Collected data
------------------------
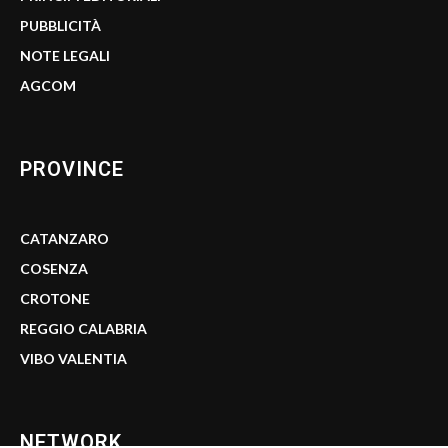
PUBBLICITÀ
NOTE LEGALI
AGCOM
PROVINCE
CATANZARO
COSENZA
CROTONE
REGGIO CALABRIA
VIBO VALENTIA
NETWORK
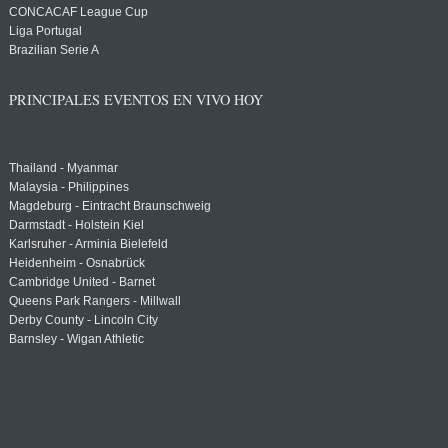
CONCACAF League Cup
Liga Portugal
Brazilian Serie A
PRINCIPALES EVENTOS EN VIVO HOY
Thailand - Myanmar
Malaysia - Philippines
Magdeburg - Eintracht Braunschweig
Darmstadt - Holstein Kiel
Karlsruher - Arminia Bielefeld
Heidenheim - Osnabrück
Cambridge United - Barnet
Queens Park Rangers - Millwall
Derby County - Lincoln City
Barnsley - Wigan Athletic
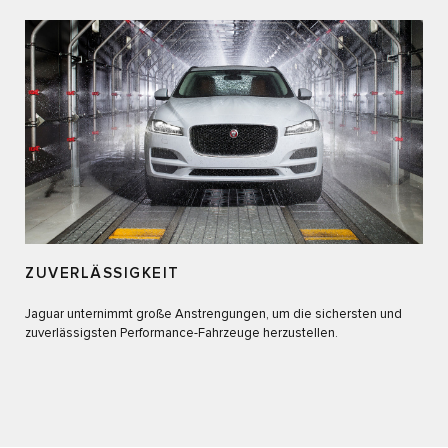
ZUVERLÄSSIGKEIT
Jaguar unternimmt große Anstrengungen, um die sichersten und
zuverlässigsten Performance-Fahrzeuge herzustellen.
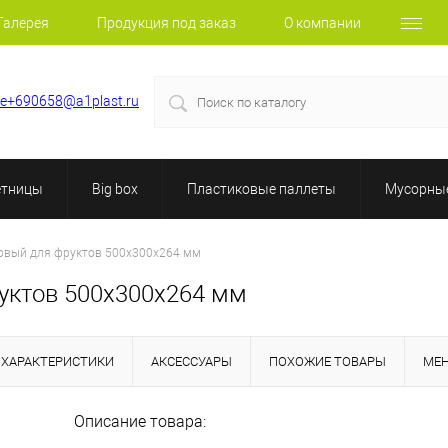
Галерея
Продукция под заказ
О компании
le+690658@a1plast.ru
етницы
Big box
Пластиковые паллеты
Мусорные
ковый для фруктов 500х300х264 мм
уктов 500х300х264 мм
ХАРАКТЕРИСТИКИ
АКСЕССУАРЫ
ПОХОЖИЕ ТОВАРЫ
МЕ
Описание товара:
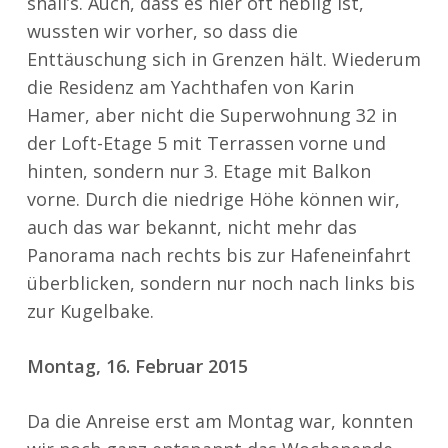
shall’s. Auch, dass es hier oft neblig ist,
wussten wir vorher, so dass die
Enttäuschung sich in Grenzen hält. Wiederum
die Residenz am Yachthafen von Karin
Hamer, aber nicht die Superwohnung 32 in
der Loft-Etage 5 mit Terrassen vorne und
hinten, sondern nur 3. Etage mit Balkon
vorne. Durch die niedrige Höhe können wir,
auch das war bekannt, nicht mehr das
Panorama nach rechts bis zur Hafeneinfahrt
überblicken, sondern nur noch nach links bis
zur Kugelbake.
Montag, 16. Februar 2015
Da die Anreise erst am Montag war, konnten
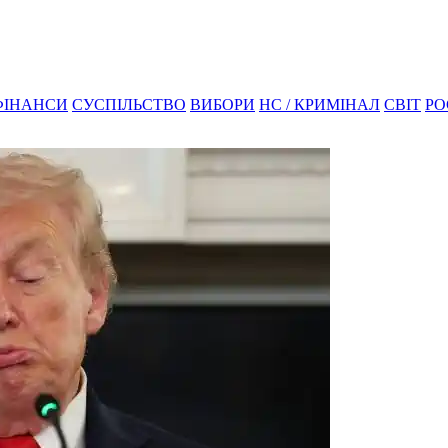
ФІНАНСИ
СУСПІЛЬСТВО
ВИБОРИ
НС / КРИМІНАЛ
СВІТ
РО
------------------------
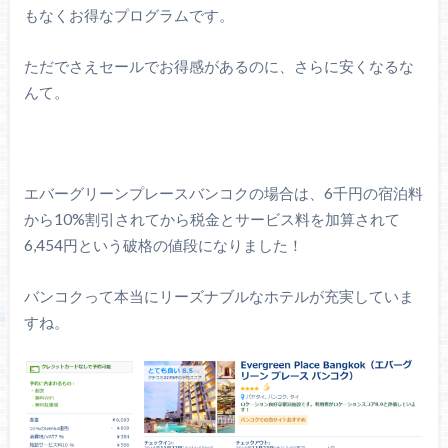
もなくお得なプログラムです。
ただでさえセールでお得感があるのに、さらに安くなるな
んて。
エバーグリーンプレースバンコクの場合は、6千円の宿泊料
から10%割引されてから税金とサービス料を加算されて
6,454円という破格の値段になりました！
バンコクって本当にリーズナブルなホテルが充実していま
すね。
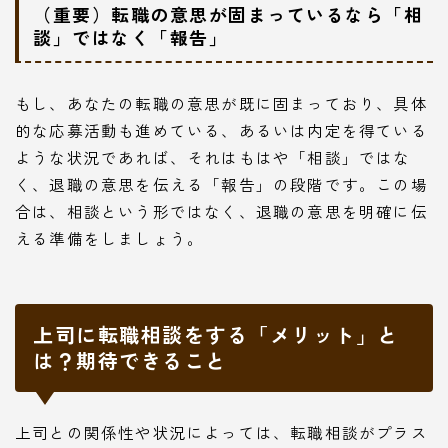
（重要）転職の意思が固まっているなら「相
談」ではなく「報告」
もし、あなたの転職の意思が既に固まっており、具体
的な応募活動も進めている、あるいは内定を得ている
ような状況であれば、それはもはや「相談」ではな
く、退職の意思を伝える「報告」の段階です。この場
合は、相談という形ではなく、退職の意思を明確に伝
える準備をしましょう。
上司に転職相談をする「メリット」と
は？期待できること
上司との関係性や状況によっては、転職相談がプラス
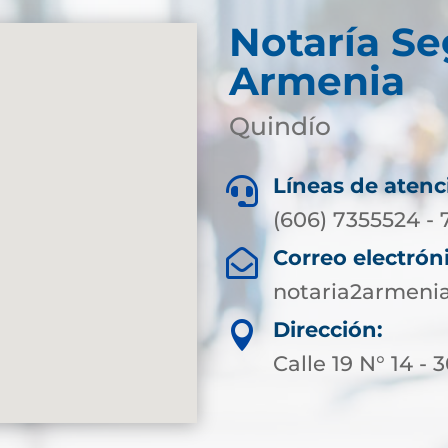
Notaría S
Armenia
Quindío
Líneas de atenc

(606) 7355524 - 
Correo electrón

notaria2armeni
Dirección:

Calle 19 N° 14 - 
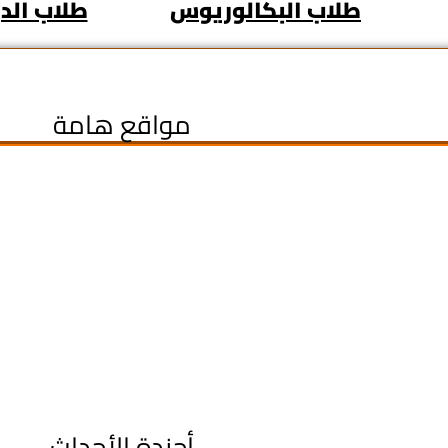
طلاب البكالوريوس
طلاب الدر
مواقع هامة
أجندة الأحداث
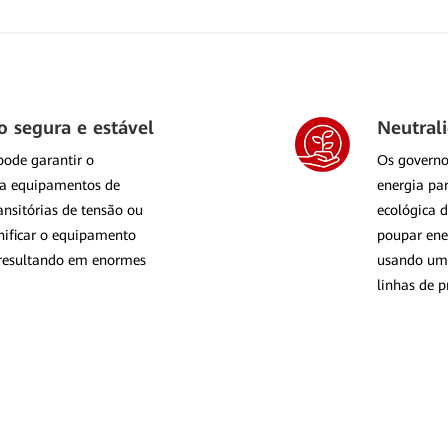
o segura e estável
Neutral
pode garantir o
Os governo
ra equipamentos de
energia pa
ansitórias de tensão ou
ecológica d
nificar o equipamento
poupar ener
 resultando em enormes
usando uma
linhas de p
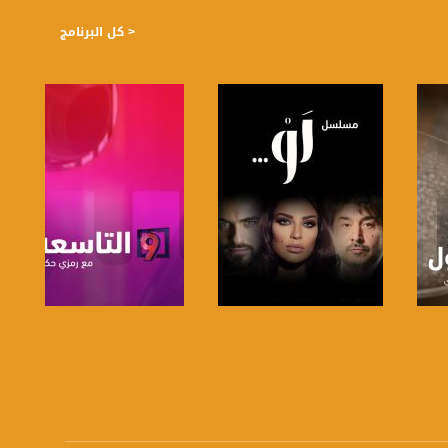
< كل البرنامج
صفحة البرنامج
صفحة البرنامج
------------------------
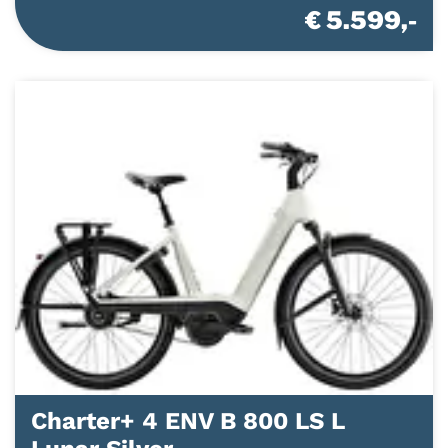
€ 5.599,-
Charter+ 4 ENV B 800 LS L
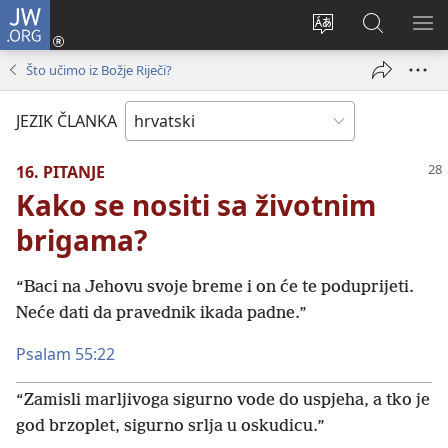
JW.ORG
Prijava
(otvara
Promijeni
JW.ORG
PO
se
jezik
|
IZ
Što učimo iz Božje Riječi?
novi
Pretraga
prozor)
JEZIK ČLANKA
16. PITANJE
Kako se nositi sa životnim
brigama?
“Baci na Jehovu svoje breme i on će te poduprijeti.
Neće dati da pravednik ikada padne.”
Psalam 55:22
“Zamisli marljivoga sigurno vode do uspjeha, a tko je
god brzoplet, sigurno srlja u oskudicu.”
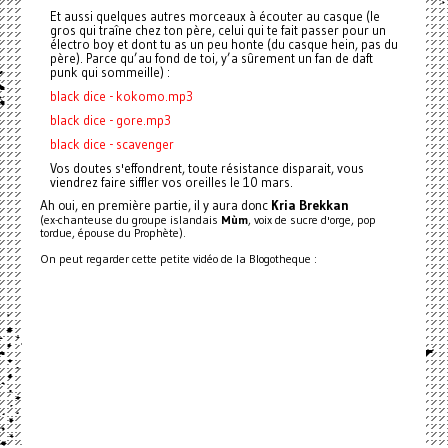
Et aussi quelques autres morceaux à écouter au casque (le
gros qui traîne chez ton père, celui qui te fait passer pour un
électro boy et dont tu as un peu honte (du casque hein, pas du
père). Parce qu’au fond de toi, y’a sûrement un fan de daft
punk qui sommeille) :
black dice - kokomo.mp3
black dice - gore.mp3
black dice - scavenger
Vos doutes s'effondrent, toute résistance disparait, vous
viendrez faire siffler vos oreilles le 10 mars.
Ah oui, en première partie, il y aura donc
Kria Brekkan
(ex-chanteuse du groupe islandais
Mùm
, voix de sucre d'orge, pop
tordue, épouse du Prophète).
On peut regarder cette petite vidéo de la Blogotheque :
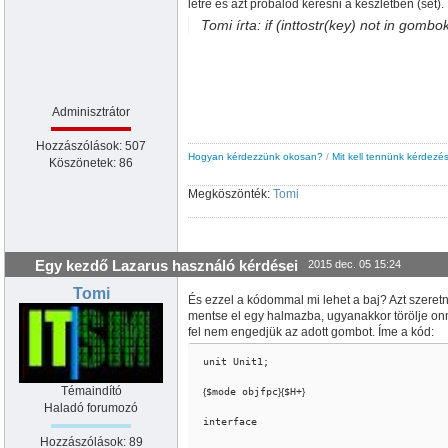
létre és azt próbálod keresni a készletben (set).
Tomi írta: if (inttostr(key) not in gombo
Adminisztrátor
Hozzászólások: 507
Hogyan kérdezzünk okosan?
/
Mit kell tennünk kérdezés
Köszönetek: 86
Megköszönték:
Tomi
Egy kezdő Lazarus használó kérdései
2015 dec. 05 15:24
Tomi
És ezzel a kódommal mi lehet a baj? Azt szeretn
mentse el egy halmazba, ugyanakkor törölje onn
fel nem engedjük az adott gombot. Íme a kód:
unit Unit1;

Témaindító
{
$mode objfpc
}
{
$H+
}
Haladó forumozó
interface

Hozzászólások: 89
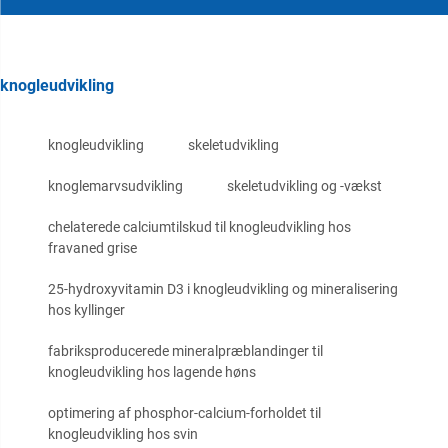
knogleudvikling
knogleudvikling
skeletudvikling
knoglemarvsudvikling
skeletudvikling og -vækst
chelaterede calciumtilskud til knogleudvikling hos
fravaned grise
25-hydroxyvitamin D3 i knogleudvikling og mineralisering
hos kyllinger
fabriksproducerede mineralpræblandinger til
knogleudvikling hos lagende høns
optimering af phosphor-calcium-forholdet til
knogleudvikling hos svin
------------------------
▸ What you will do: Find each line in the data above with the word "vorne", then copy it.

▸ Written answer:
der Loft-Etage 5 mit Terrassen vorne und
vorne. Durch die niedrige Höhe können wir,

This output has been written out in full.